В.В.: Правда, приступая к работе в Кировском театре, мы готовили себя к тому, что должны войти в клетку с хищниками, которые могут нас растерзать. Очень волновались, даже сон потеряли. Но, к счастью, опасения оказались напрасными. И мы не дрогнули на худсовете, где обсуждалась наша заявка. В худсовет в те времена входили не только люди театра, но и рабочие Кировского завода, герои труда, которые тоже задавали вопросы. Нас спросили: а какая будет хореография? Как будто можно рассказать о хореографии на пальцах…
Н.К.: Репетиции проходили очень интересно, заряжая всех творческим настроением.
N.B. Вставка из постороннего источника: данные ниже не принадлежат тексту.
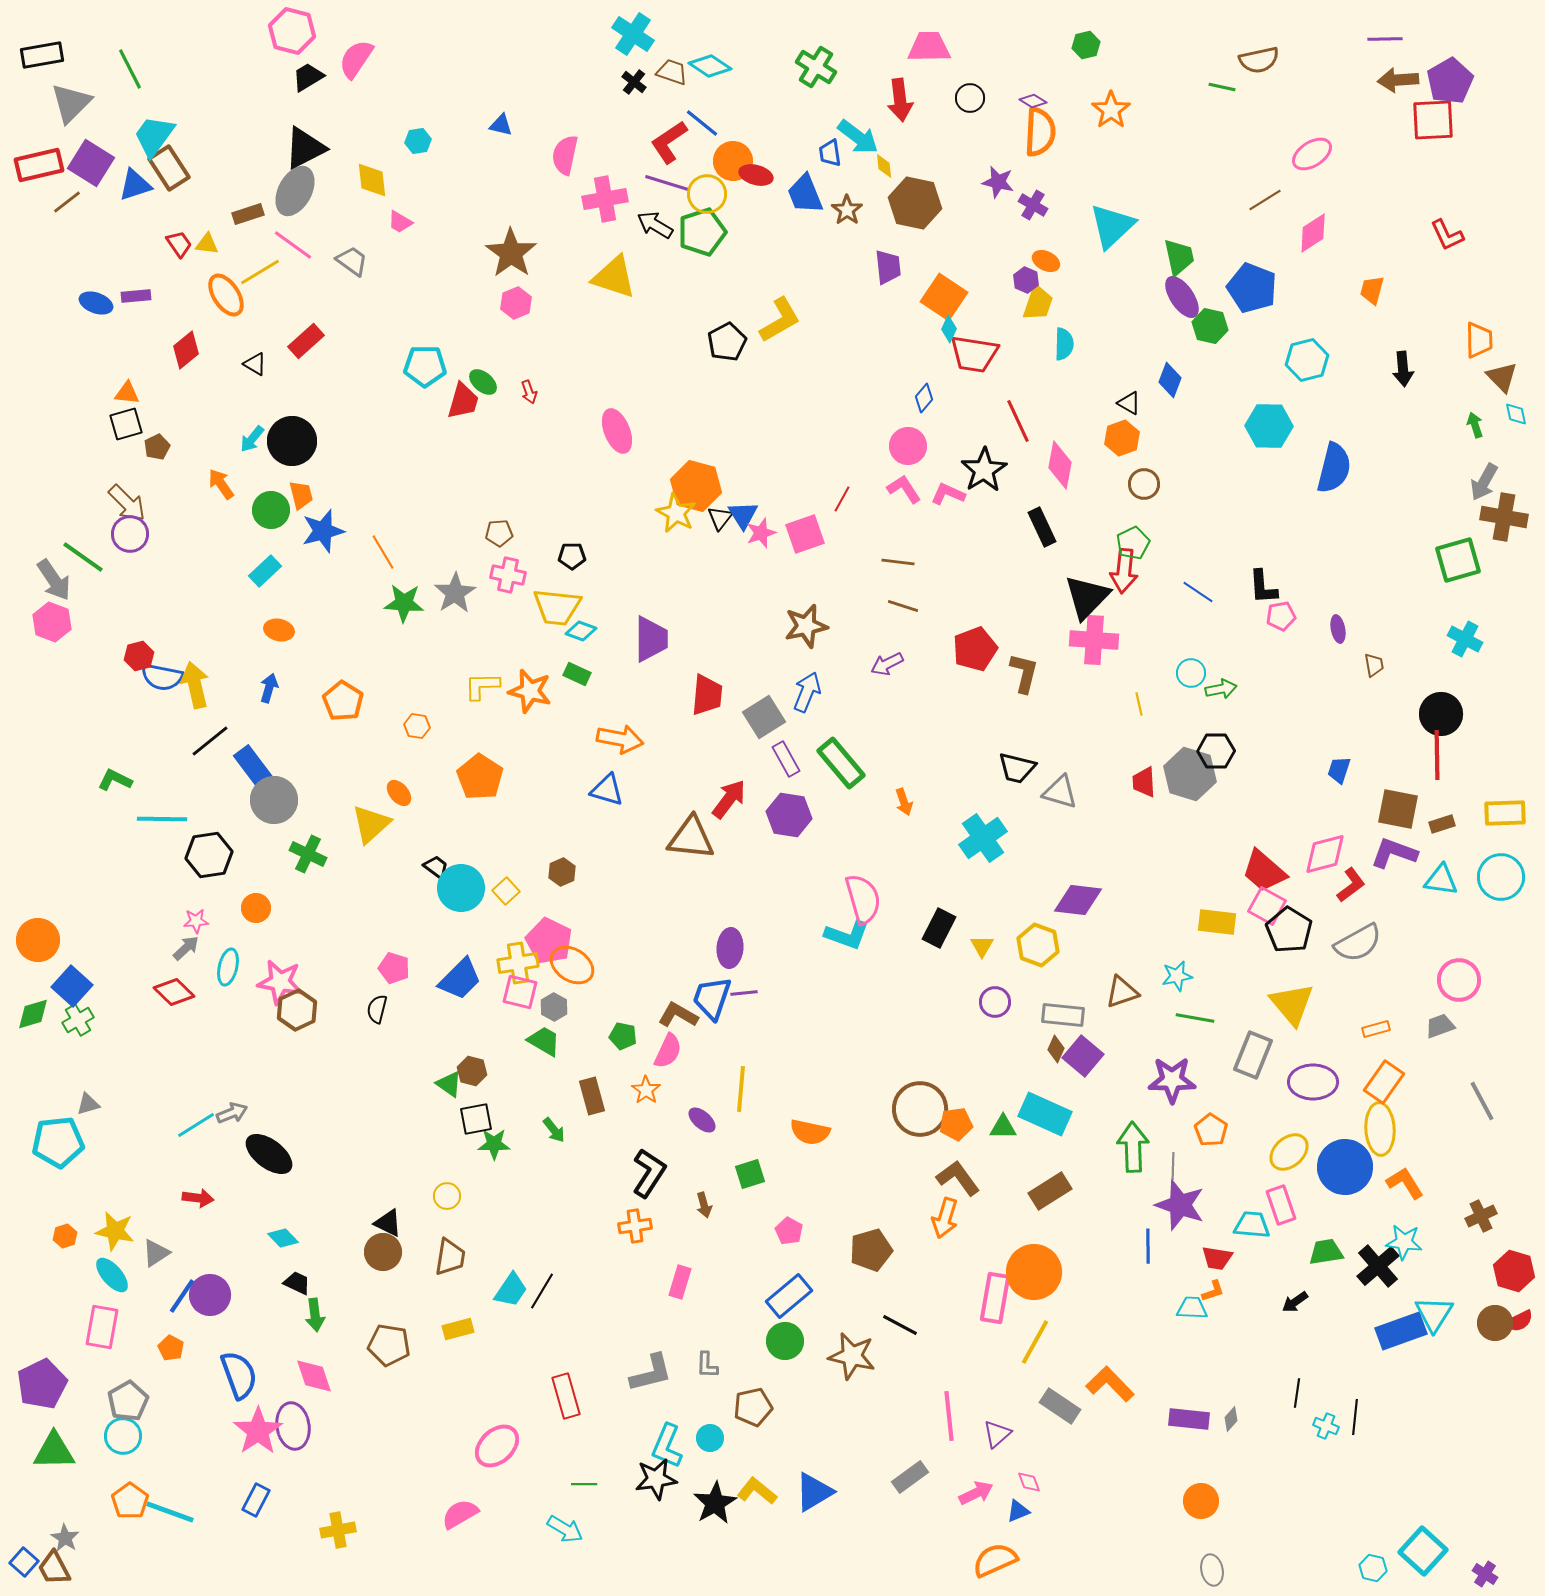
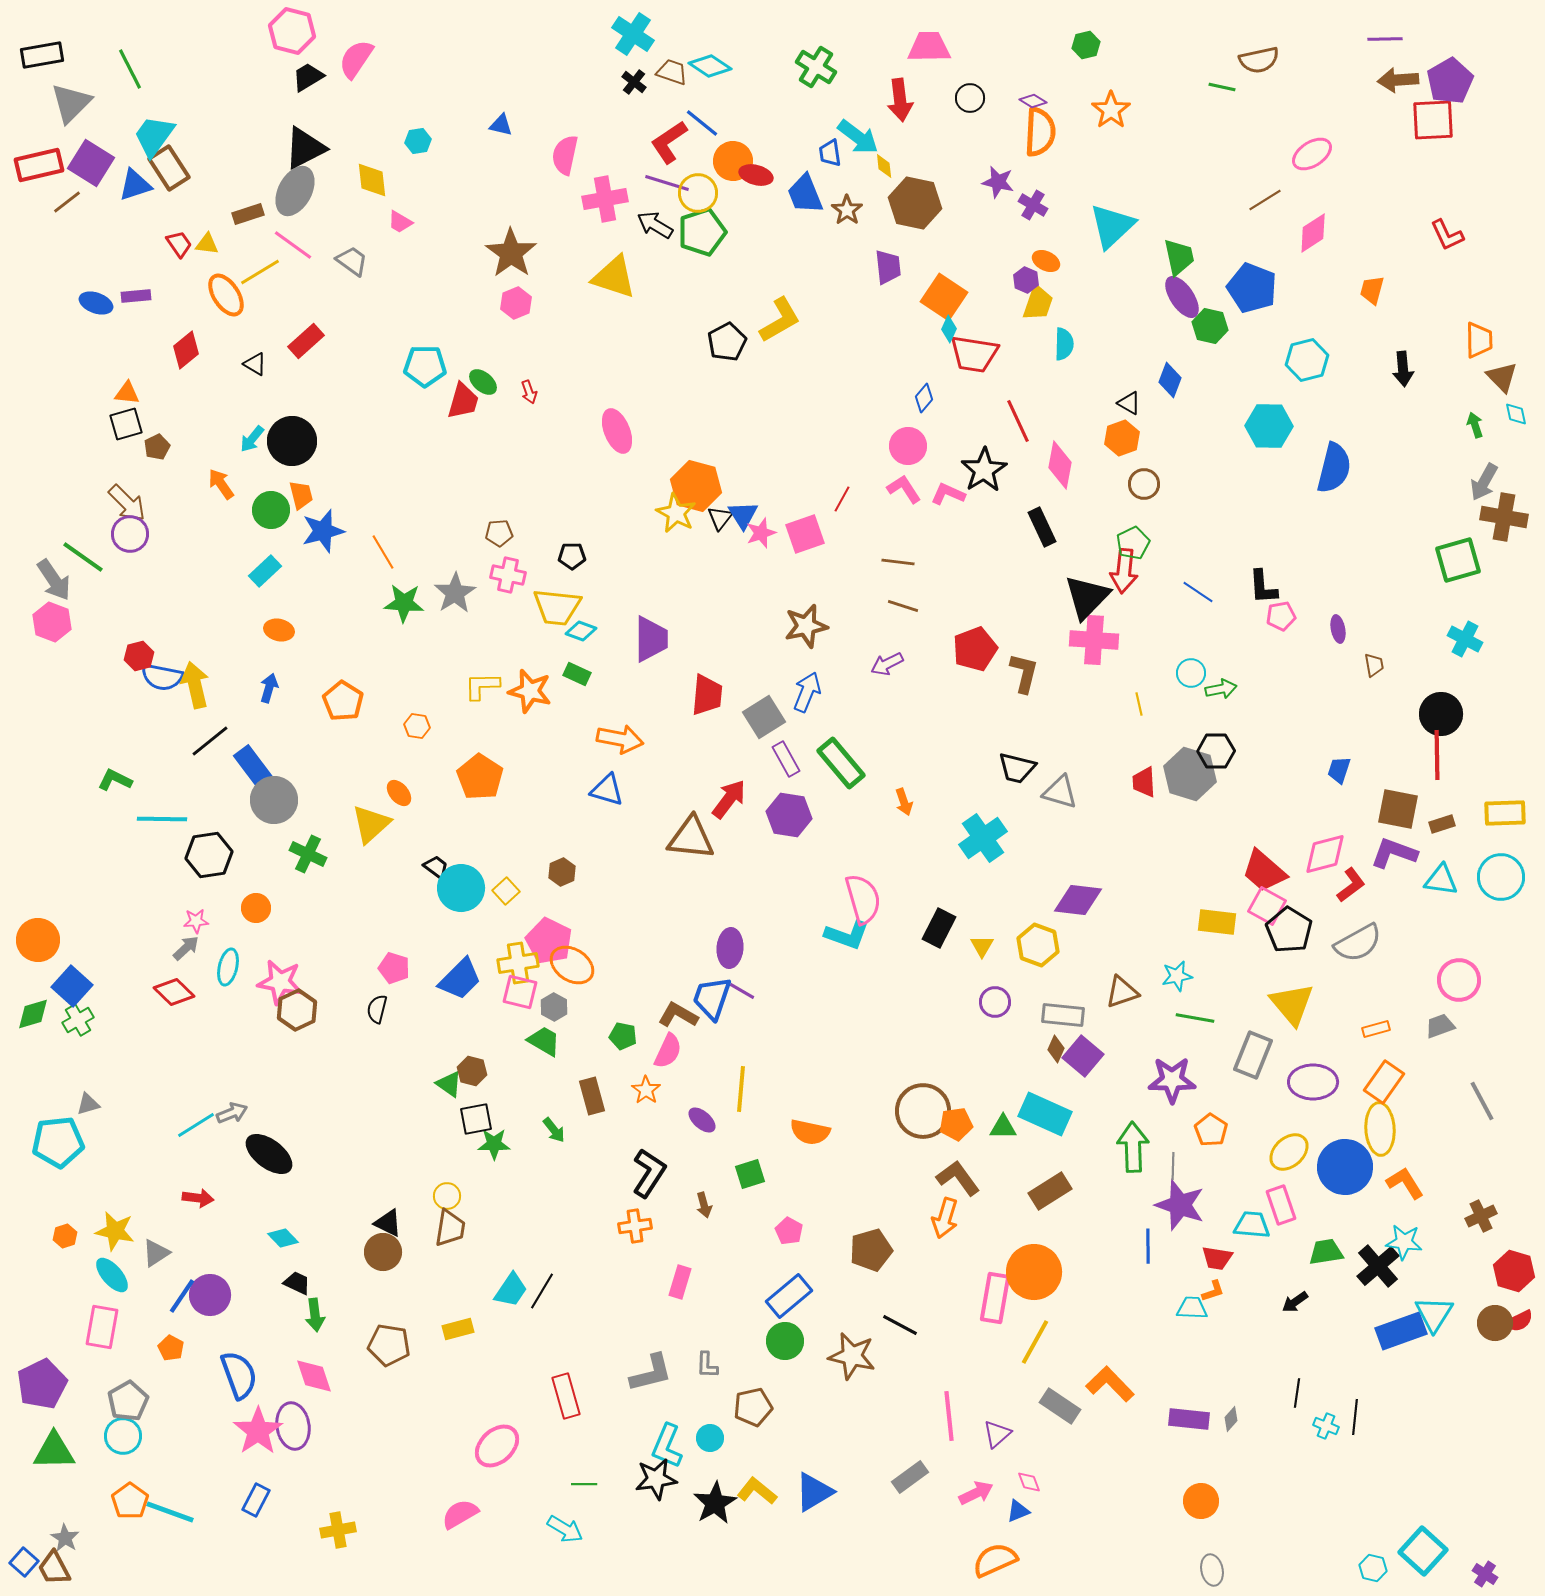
yellow circle at (707, 194): moved 9 px left, 1 px up
purple line at (744, 993): moved 2 px left, 2 px up; rotated 36 degrees clockwise
brown circle at (920, 1109): moved 3 px right, 2 px down
brown trapezoid at (450, 1257): moved 29 px up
Естественно, мы отталкивались от музыки. Мы были буквально ею пропитаны, чувствовали себя медиумами, проводниками между партитурой и сценой. Хореография рождалась сама собой, как будто эти движения нам кем-то посылались. Во многом опираясь на темиркановскую запись первой сюиты и фортепианные фрагменты, мы лепили образы наших героев. Яркая изобретательная партитура, наполненная безумно смешными звуками, – то детской дудочки, то свистка, то глиссандо тромбонов, – подсказала нам рисунок сцены рождения Адама, где каждое движение отвечало мельчайшим изгибам музыки. Нас покорила поэтичная лирика, богатый мелодизм в сцене рождения Евы. Тревожный драматизм сцены «Катаклизмы» – испытаний, посланных Богом первым людям на земле, – создавался с использованием приемов современной авангардной музыки: хаотичное звучание всего оркестра, введение электронных инструментов, которые в сочетании с высотными подъемами и спадами струнных нагнетали экспрессивную кульминацию. Андрей был далек от мысли продемонстрировать свое владение всем современным арсеналом композиторского письма. Это решение было подсказано образом хаоса. Нам, конечно, очень хотелось, чтобы исполнителями стали ведущие солисты труппы – Ирина Колпакова, Михаил Барышников, Юрий Соловьев, Калерия Федичева. Однако не все сразу приняли наши новации. Прогон первого акта проходил в зале на улице Зодчего Росси [в Вагановском училище. – Сост.]. Барышников там сидел, смотрел, но как-то не рвался начать репетиции. За него вначале и в первом, и во втором составе отдувался Вадим Гуляев. Калерия Федичева тоже сидела в зале, смотрела, очевидно, сомневаясь, танцевать ли ей Чертовку или нет.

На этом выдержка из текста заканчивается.